## GIVEN DATA

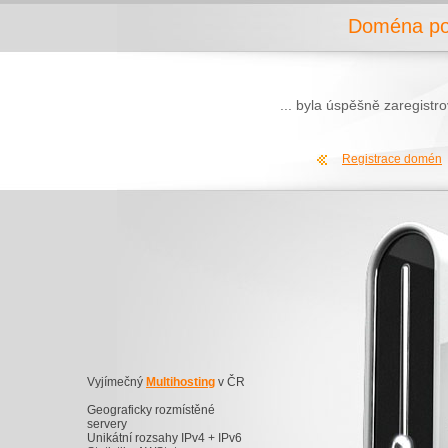
Doména pok
... byla úspěšně zaregist
Registrace domén
Vyjímečný
Multihosting
v ČR
Geograficky rozmístěné
servery
Unikátní rozsahy IPv4 + IPv6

## TASK STATEMENT
Each entry above should be printed exactly, and any picture in it left out.

## RESULT FOR THIS EXERCISE
Doména pok
... byla úspěšně zaregist
Registrace domén
Vyjímečný
Multihosting
v ČR
Geograficky rozmístěné
servery
Unikátní rozsahy IPv4 + IPv6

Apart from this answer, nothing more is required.